Renee emergió de entre la multitud, su presencia llamaba la atención. Rápidamente echó un vistazo a Félix y, aliviada al ver que no tenía heridas visibles, sintió una oleada de tranquilidad. Sin embargo, verlo tan cómodamente acurrucado en los brazos de William despertó algo en ella, tal vez molestia. No sabía muy bien cómo describirlo.
Su mirada se desplazó hacia Ryland, que parecía maltrecho y magullado, con un poco de sangre en la comisura de la boca. Frunció aún más el ceño y preguntó: «¿Cómo ha pasado esto? ¿Quién te ha hecho esto?».

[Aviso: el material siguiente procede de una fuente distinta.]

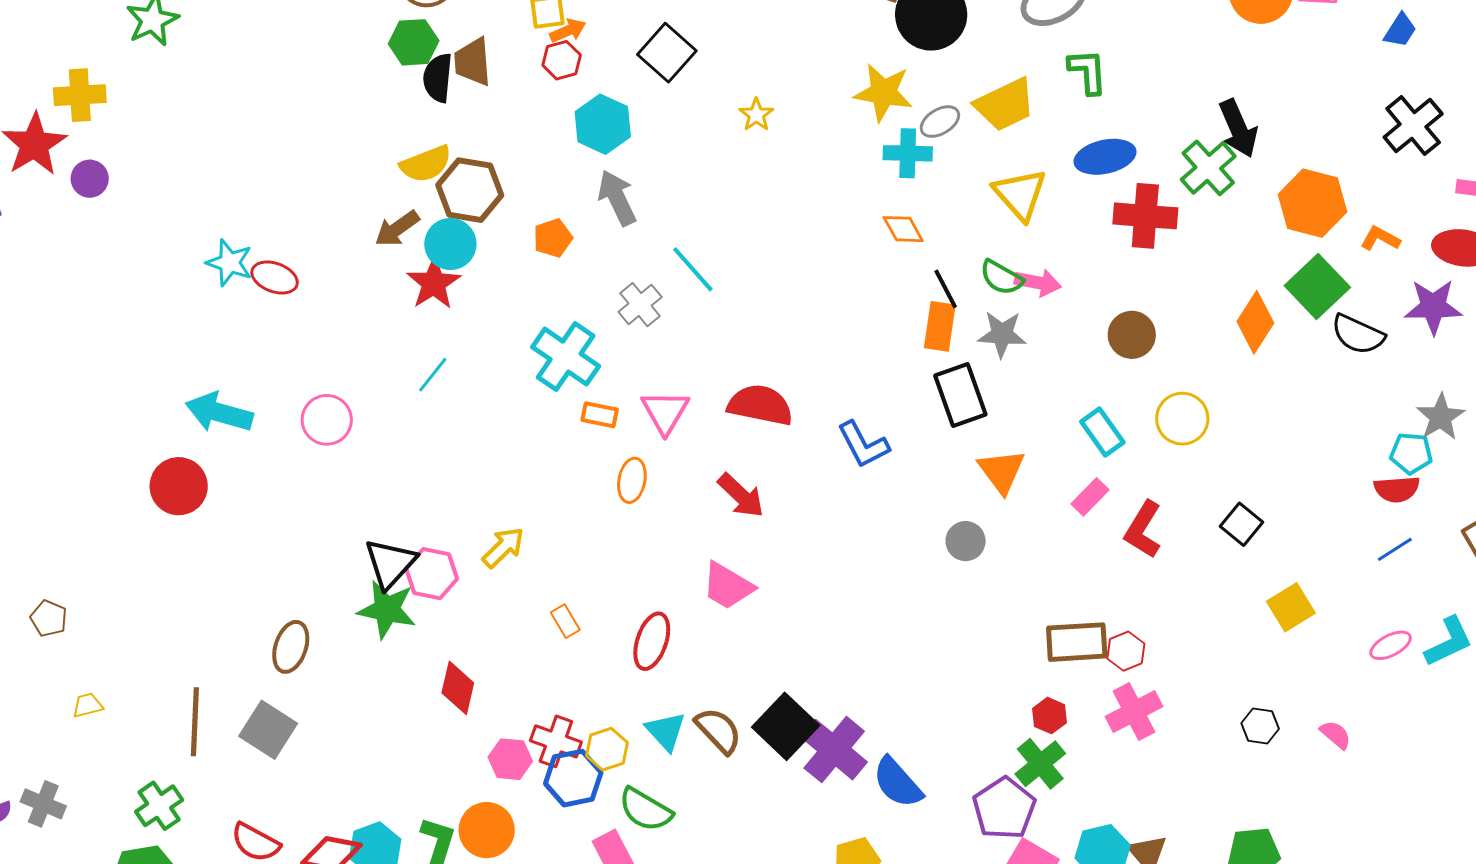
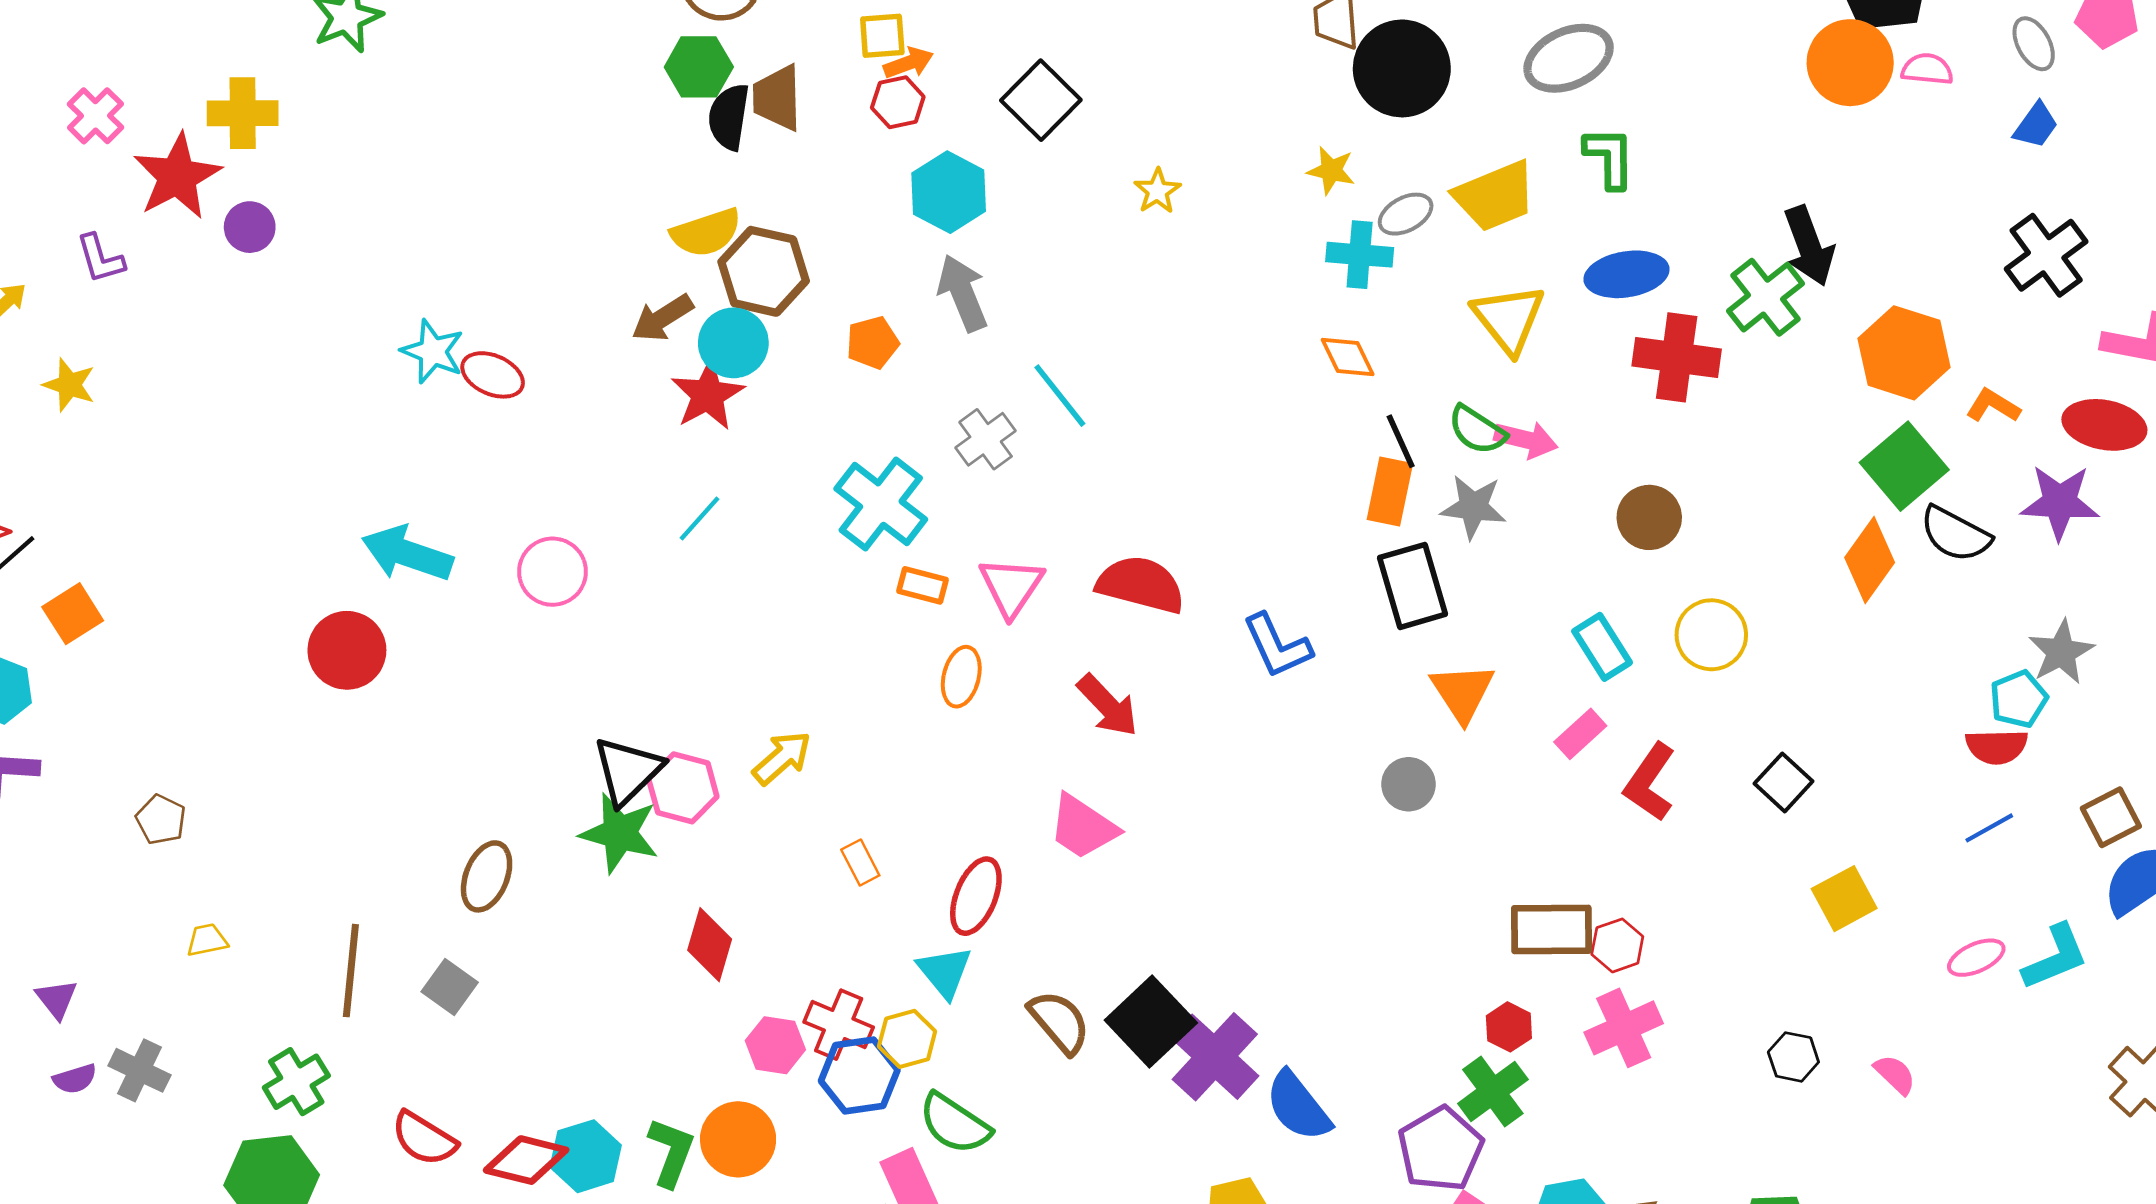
yellow star: (883, 92) -> (1331, 170), size x0.6
orange diamond: (1255, 322) -> (1870, 560), moved
cyan pentagon: (1411, 453) -> (2019, 699), turned -30
gray square: (268, 730) -> (450, 987), size x0.7
cyan triangle: (666, 731) -> (945, 972), moved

Ryland, con aspecto de niño que busca protección, señaló a Orlando y se quejó: «¡Él! ¡Ese inspector jefe!». Su actitud era casi infantil, pero el veneno de sus palabras era evidente.
El rostro de Orlando se ensombreció, pero con William cerca, no podía permitirse el lujo de arremeter contra él. Reconoció a Renee: si no recordaba mal, era la nieta de Johnny y la exmujer de William. El aire que la rodeaba era ahora diferente. Era alguien poderoso por derecho propio.
Que Félix llamara a William «señor Mitchell» no hizo más que aumentar la confusión de Orlando. ¿Era Félix realmente su hijo o había algo más? Orlando dudó, tratando de atar cabos. Conocía los rumores sobre la ruptura de Renee con la familia Carter, pero si ella seguía vinculada a William, sabía que era mejor andar con cuidado. Decidió que no sería prudente provocarla más, no cuando había tantas incógnitas.